▶ Action item
Write how many lines in the records below include the string "decline". No other text should be given.
═══ Provided entries
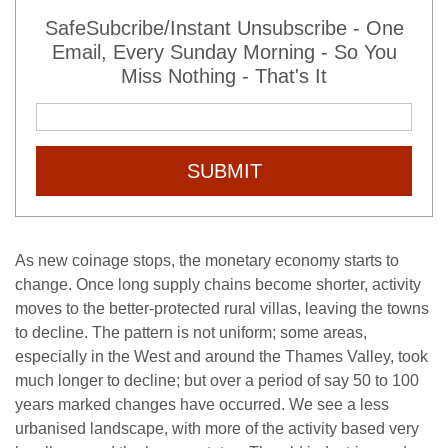
SafeSubcribe/Instant Unsubscribe - One
Email, Every Sunday Morning - So You
Miss Nothing - That's It
SUBMIT
As new coinage stops, the monetary economy starts to
change. Once long supply chains become shorter, activity
moves to the better-protected rural villas, leaving the towns
to decline. The pattern is not uniform; some areas,
especially in the West and around the Thames Valley, took
much longer to decline; but over a period of say 50 to 100
years marked changes have occurred. We see a less
urbanised landscape, with more of the activity based very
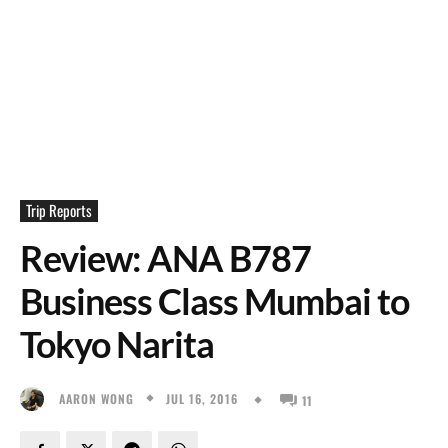
Trip Reports
Review: ANA B787
Business Class Mumbai to
Tokyo Narita
JUL 16, 2016
AARON WONG
11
══════
▶ Result of the exercise
2